I am fledgling PhD student trying to design some KO vs WT RNA-seq experiments (initially just coding, with potential to look for novel splicing, low abundance and non-coding transcripts in the future).
I have been using a couple different power calculating tools to help inform the trade off between depth and biological reps (Scotty (Busby, et al 2013), RNASeqPower (Hart, et al 2014) and looking at as much literature on the topic as I can. A lot of the focus is on poly-A enriched libraries and thus guide sequencing depth using such approaches (as far as I could see, Scotty doesn't specify either poly-A or total RNA-seq).
Does anyone know of a good way to scale power calculations based on poly-A enriched experiments to total RNA-seq (rRNA depleted)? i.e. what is the read-depth required for a total-RNA library to ensure min 7 reads per coding-gene?
Cheers
In my opinion running small scale pilot studies are the way to go. Theoretical assumptions take you only so far.
As to the requirement of having 7 reads per coding gene - it is not clear what you mean there. Some genes will not express at all.
And finally a personal opinion: don't fall into the trap of assuming that whatever you compute by a formula will match the observed biological phenomena. Natural biological variation can be far more substantial than expected, a problem exacerbated by having very little data (low abundance). Biological replication is key.
But like I said before, run pilot studies, multiple of them and that will help you hone in on the correct parameters.
Thanks Istvan. Yeah we have pilot data for n=8 samples (4 WT, 4 KO) sequenced at ~20million reads that I have been using with the modelling tools. You're right, I don't think these algorithms are truly informative without it.

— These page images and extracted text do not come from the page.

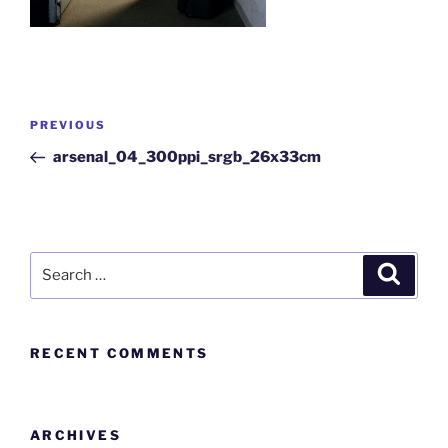
PREVIOUS
arsenal_04_300ppi_srgb_26x33cm
RECENT COMMENTS
ARCHIVES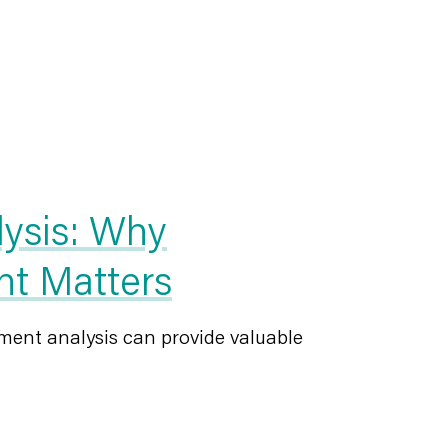
lysis: Why
nt Matters
ment analysis can provide valuable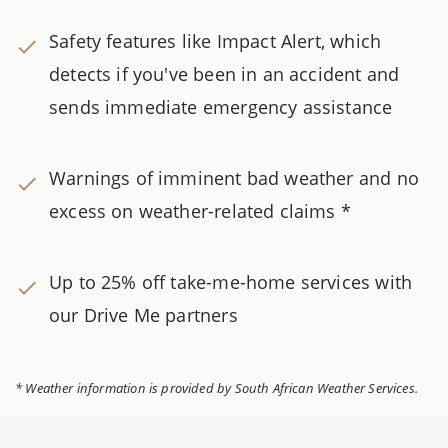
Safety features like Impact Alert, which
detects if you've been in an accident and
sends immediate emergency assistance
Warnings of imminent bad weather and no
excess on weather-related claims *
Up to 25% off take-me-home services with
our Drive Me partners
* Weather information is provided by South African Weather Services.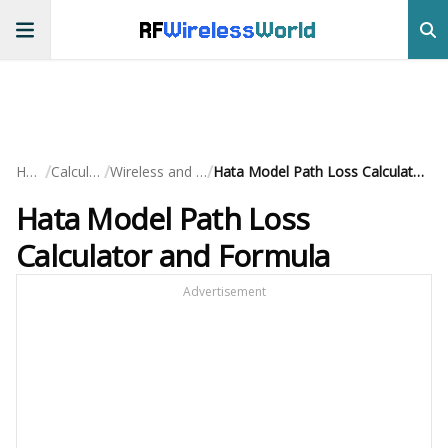
RF
Wireless
World
/
/
/
Home
Calculators
Wireless and Cellular
Hata Model Path Loss Calculator and Formula
Hata Model Path Loss
Calculator and Formula
Advertisement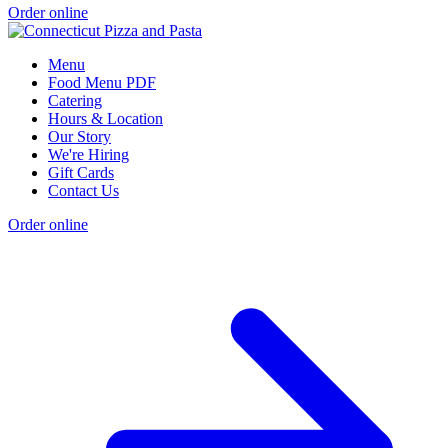
Order online
Menu
Food Menu PDF
Catering
Hours & Location
Our Story
We're Hiring
Gift Cards
Contact Us
Order online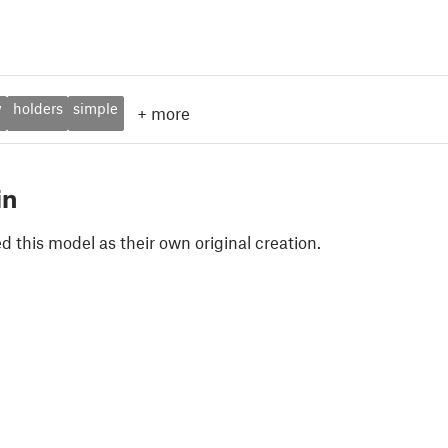
w
holders
simple
+
more
in
 this model as their own original creation.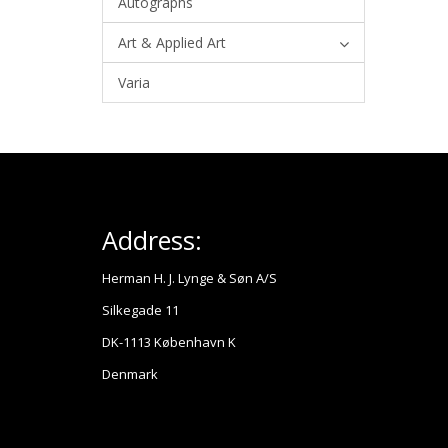
Autographs
Art & Applied Art
Varia
Address:
Herman H. J. Lynge & Søn A/S
Silkegade 11
DK-1113 København K
Denmark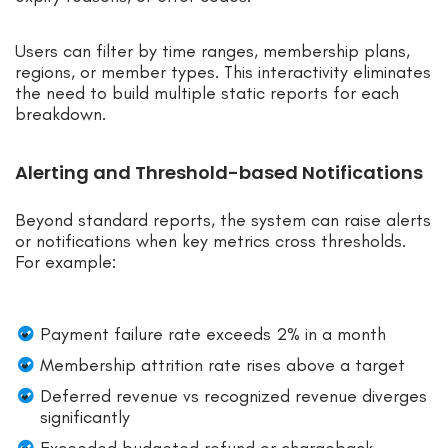
Users can filter by time ranges, membership plans,
regions, or member types. This interactivity eliminates
the need to build multiple static reports for each
breakdown.
Alerting and Threshold-based Notifications
Beyond standard reports, the system can raise alerts
or notifications when key metrics cross thresholds.
For example:
Payment failure rate exceeds 2% in a month
Membership attrition rate rises above a target
Deferred revenue vs recognized revenue diverges
significantly
Exceeded budgeted refund or chargeback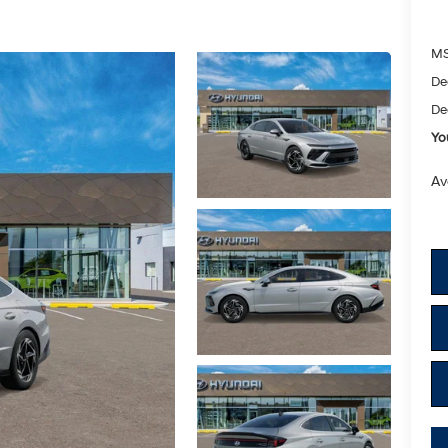
M
De
De
Yo
Av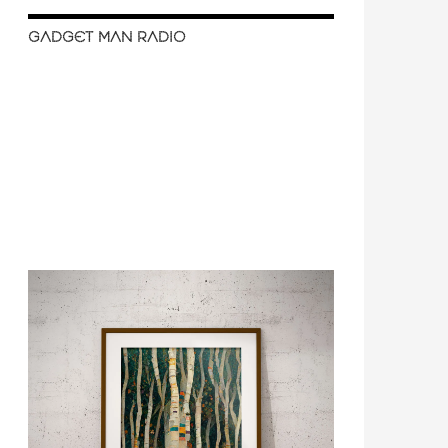
GADGET MAN RADIO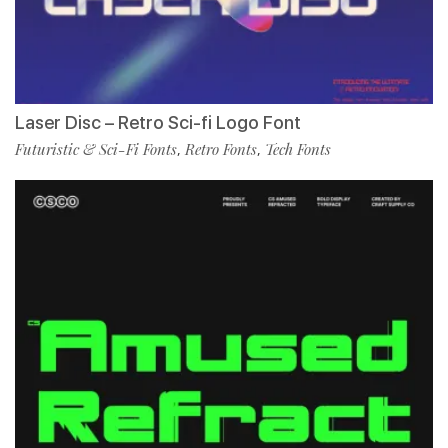
Laser Disc – Retro Sci-fi Logo Font
Futuristic & Sci-Fi Fonts
Retro Fonts
Tech Fonts
,
,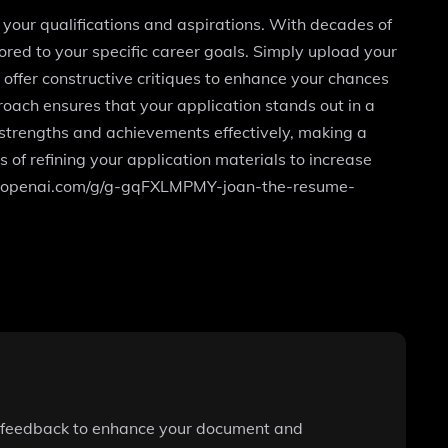
 your qualifications and aspirations. With decades of
ored to your specific career goals. Simply upload your
d offer constructive critiques to enhance your chances
oach ensures that your application stands out in a
 strengths and achievements effectively, making a
 of refining your application materials to increase
/chat.openai.com/g/g-gqFXLMPMY-joan-the-resume-
le feedback to enhance your document and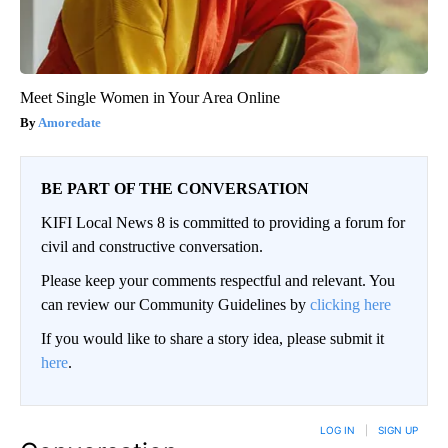
Meet Single Women in Your Area Online
Amoredate
BE PART OF THE CONVERSATION
KIFI Local News 8 is committed to providing a forum for
civil and constructive conversation.
Please keep your comments respectful and relevant. You
can review our Community Guidelines by
clicking here
If you would like to share a story idea, please submit it
here
.
LOG IN
|
SIGN UP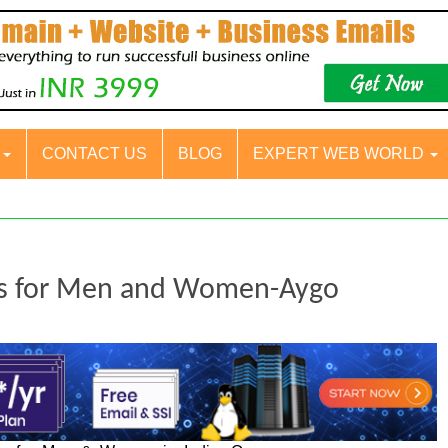
S
CONTACT US
BLOG
EXPERT WEB WORLD
ers for Men and Women-Aygo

Yeah I appreciate some genes won't be expressed and I definitely didn't word the question clearly. Perhaps this will make my question clearer. When you use tools like the one described by Hart et al, they estimate that 0.1 reads will map to 85-97% of genes per million reads produced. But this estimate is for ploy-A enriched sequencing that is mapping to a very small proportion of the genome (coding sequence is ~2% of genome right?). I was wondering if similar calculations have been made when sequencing libraries of total RNA (rRNA depleted) as these will be mapping all over the genome and thus you would need more reads to get the same level of coverage over any region of interest. Is there a rule of thumb to scale depth when moving from poly-A enriched to total-RNA?